Only one stretch of the data below is wanted: the lines starting at the one with "Столешницы из дерева (108, 1749)" and ending at the one with "Контакты (685, 72)", both included, given again exactly.

:: Material provided ::
- - - - - - -

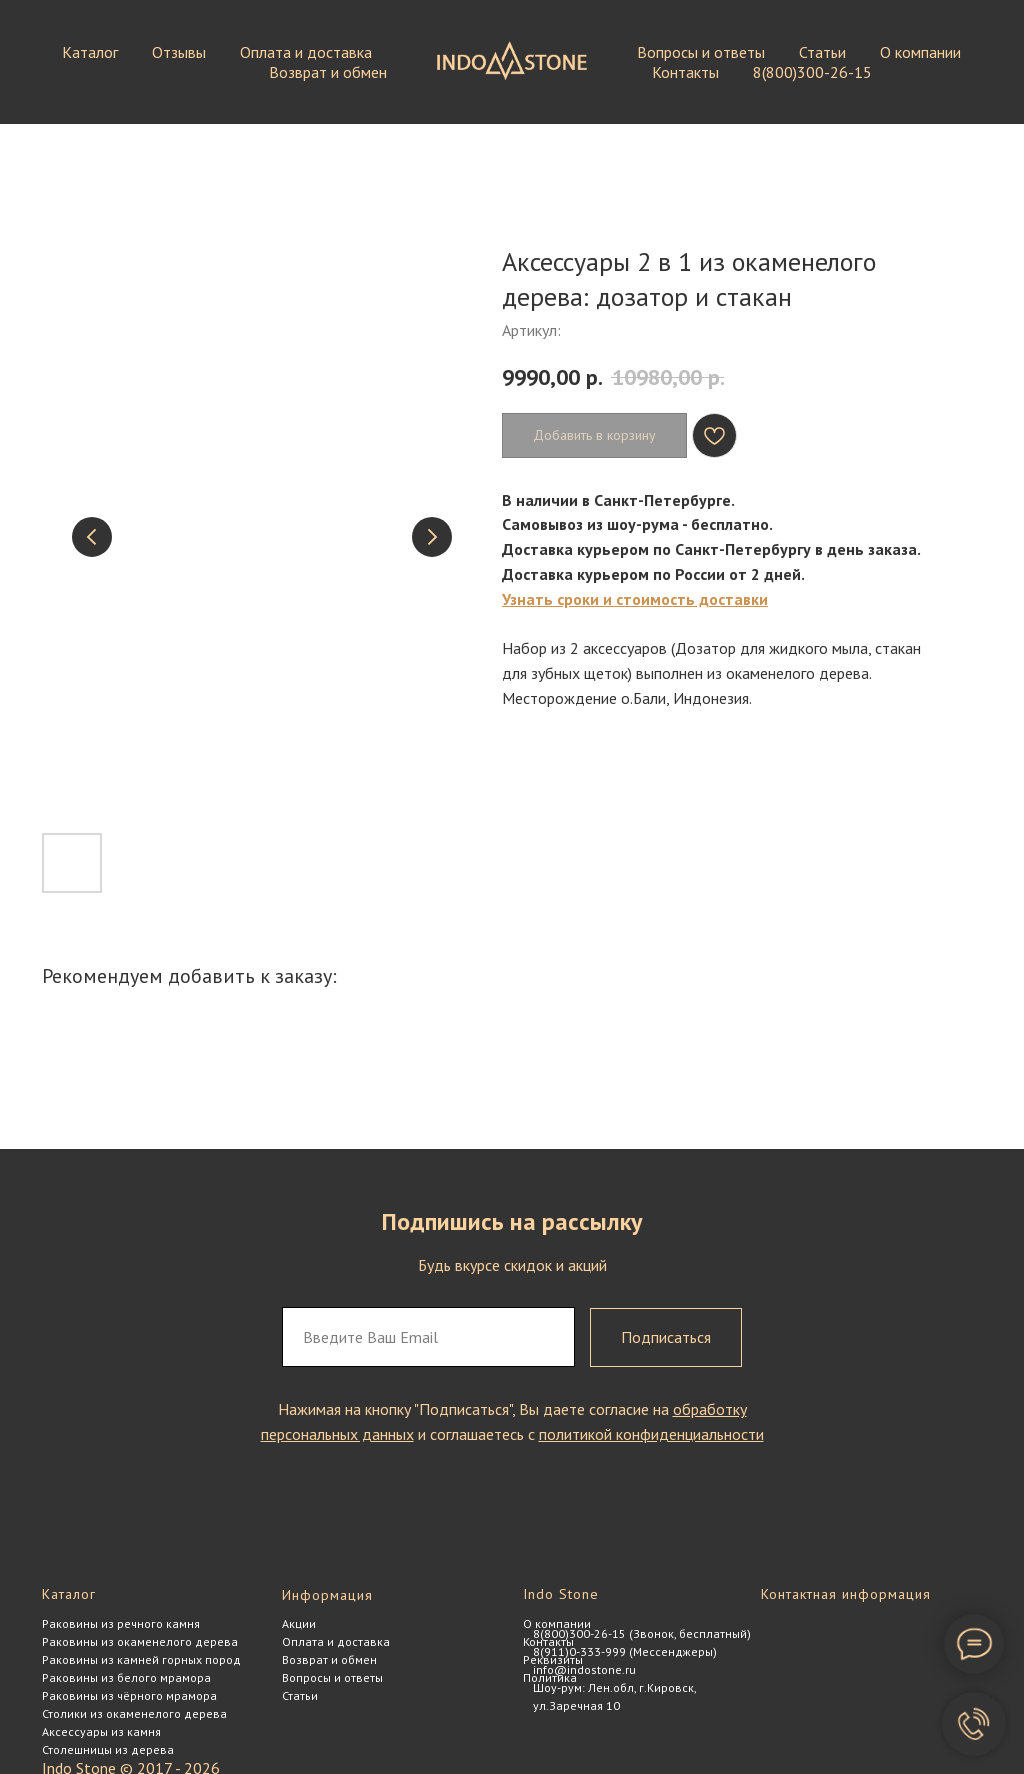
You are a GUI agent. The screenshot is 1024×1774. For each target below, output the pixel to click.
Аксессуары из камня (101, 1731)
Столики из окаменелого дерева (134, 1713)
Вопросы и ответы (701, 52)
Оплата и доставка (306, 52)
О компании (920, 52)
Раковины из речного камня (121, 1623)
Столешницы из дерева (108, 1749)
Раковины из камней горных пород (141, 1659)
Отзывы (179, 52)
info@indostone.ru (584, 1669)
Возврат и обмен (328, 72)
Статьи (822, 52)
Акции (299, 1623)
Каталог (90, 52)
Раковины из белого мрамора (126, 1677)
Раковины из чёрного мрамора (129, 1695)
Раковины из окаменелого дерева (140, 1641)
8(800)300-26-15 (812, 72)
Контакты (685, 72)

- - - - - - -

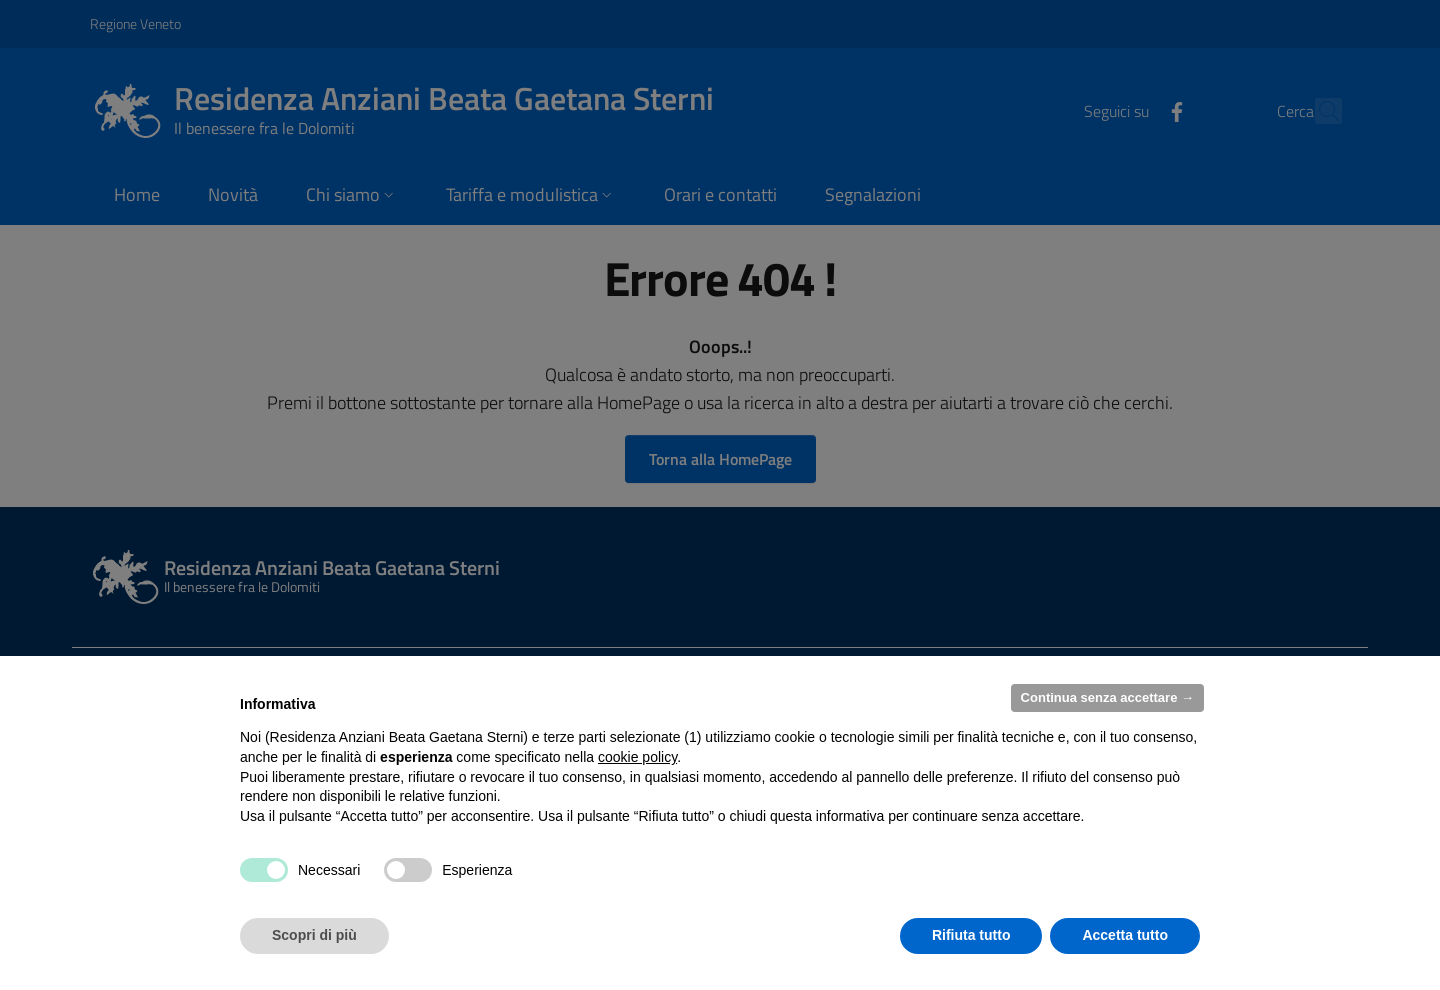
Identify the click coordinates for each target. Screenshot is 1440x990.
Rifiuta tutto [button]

- - - - - - -

:: Reply ::
Столешницы из дерева (108, 1749)
Раковины из камней горных пород (141, 1659)
Отзывы (179, 52)
info@indostone.ru (584, 1669)
Возврат и обмен (328, 72)
Статьи (822, 52)
Акции (299, 1623)
Каталог (90, 52)
Раковины из белого мрамора (126, 1677)
Раковины из чёрного мрамора (129, 1695)
Раковины из окаменелого дерева (140, 1641)
8(800)300-26-15 (812, 72)
Контакты (685, 72)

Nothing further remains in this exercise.